- _BRIEF_: Could you print exactly the lines of the listing below, starting at the line that has "укашенко, премьер Словакии" and ending at the line that has "с супругой и", and only those lines?

BEGIN RECORDS TO PROCESS

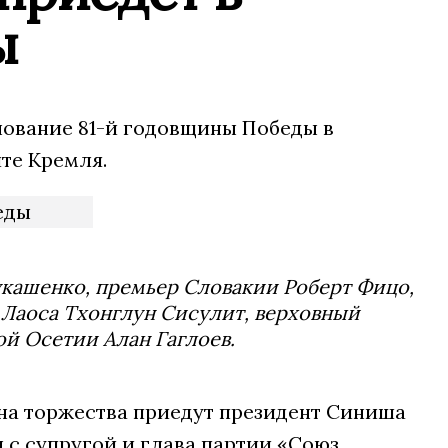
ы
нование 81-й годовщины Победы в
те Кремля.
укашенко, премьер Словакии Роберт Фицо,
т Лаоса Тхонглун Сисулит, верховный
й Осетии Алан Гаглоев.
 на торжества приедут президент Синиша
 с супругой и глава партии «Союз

END RECORDS TO PROCESS
BEGIN RECORDS TO PROCESS

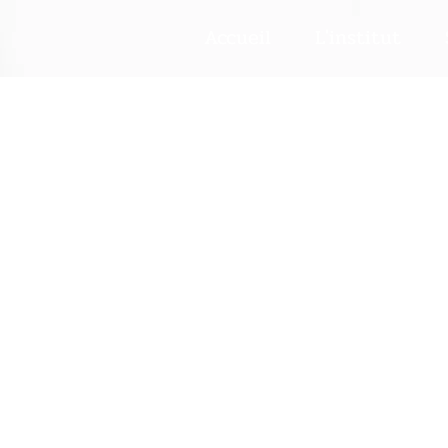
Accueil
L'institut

END RECORDS TO PROCESS
BEGIN RECORDS TO PROCESS

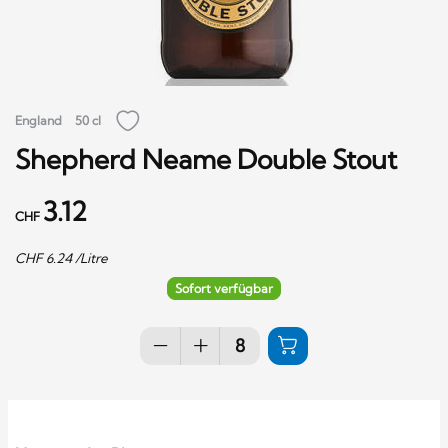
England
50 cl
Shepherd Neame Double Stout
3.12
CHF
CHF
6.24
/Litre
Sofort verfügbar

END RECORDS TO PROCESS

- _RESPONSE TO THIS TASK_:
укашенко, премьер Словакии Роберт Фицо,
т Лаоса Тхонглун Сисулит, верховный
й Осетии Алан Гаглоев.
 на торжества приедут президент Синиша
 с супругой и глава партии «Союз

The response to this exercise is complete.